On 2/22/23 09:39, Prasad Pandit wrote:
> Hello Daniel,
> 
> Thank you so much for your reply, I appreciate it.
> 
> On Wed, 22 Feb 2023 at 17:30, Daniel Bristot de Oliveira <bristot@xxxxxxxxxx <mailto:bristot@xxxxxxxxxx>> wrote:
> 
>     This is the timerlat's timer, so it is expected. What this trace is pointing is to
>     a possible exit from idle latency... so idle tune is required for this system
>     and *this metric*... but
> 
> 
> * Idle tune?
>  
> 
>     Yes, that is expected on timerlat in an isolated CPU. But not with osnoise/oslat kind of tool,
>     as they keep running, while timerlat/cyclictest go to sleep.
> 
> 
> * I see, okay.
> 
>     Let me know how rtla osnoise results are, so I can help more. 
> 
> 
> * Yes, I've been running oslat(1) and rtla-osnoise(1) too.
>    Please see:
>     oslat(1) log -> https://0bin.net/paste/T0PDXHz5#AnNEzkTRxQVT1gvAqKM43jW+yhqilbNbFqHIHHpy4MY <https://0bin.net/paste/T0PDXHz5#AnNEzkTRxQVT1gvAqKM43jW+yhqilbNbFqHIHHpy4MY>
>     rtla-osnoise-top(1) log -> https://0bin.net/paste/8qwjebnZ#22sfTYTv68JAAMHZJhnCBTP-uvP7Mxj8ipAVbuQVsiy <https://0bin.net/paste/8qwjebnZ#22sfTYTv68JAAMHZJhnCBTP-uvP7Mxj8ipAVbuQVsiy>

The problem in the oslat case is that trace-cmd is awakened in the isolated CPU.

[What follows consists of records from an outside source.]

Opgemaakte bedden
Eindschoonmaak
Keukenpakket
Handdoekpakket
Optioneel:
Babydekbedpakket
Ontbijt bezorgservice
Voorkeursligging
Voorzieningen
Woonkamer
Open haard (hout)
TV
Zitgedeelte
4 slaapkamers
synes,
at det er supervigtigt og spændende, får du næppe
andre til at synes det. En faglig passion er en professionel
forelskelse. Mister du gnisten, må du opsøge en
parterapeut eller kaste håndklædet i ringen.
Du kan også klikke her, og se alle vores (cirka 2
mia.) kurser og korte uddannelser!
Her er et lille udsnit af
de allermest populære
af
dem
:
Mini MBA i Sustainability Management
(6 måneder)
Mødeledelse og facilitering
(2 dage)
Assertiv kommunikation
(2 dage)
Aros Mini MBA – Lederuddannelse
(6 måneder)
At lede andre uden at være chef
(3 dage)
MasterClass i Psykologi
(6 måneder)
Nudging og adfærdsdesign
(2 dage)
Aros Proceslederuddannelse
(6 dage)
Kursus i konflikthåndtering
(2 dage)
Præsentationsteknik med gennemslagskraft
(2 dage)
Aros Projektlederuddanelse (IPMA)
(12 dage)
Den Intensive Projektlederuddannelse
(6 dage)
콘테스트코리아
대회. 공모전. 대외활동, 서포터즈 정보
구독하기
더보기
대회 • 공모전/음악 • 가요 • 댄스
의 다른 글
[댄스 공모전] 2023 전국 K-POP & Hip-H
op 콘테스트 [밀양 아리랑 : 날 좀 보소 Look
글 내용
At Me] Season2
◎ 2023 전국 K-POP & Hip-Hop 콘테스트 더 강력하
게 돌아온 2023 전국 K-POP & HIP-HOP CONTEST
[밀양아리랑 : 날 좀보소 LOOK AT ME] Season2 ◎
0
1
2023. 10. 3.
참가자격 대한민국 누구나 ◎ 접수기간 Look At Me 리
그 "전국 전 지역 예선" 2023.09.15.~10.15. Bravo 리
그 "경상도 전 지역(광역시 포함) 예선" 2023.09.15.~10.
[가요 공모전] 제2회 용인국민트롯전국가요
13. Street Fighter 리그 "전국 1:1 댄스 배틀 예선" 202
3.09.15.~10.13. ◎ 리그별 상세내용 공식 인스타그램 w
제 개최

That is probably because trace-cmd once ran and armed a timer there.

I recommend you restrict the affinity of trace-cmd to the non-isolated CPUs before
starting it and run the experiment again.

However, a busy loop in FIFO:95 is not a good setup. That is because you have to
raise the priority of other things like the ktimer because of this. Like in your
example, ktimer as FIFO:97... it is hard to justify this as a sane setup.

In a properly isolated CPU, SCHED_OTHER should be enough. I understand that
people use FIFO because it gives the impression that the busy loop will
receive more CPU time, but this is biased by tools that only measure the
single latency occurrence - and not overall latency.

See this article: https://research.redhat.com/blog/article/osnoise-for-fine-tuning-operating-system-noise-in-linux-kernel/

While running with FIFO reduces the "max single noise" by two us (from 7 to 5 us)
in relation to the SCHED_OTHER, the total amount of noise that the tool running with
FIFO is larger because the starvation of tasks require further checks from the OS
side, generating further noise. So SCHED_OTHER is better for total noise.

In properly isolated systems, the solution is to try to avoid things on the CPUs,
not to starve them. If the system has a job that is pinned to a CPU that cannot
be avoided, just let it run. Keeping the system in the starving condition is
keeping the system in a faulty state, and the work to take the system out of
this situation (like using throttling or stalld) will only cause more noise.

-- Daniel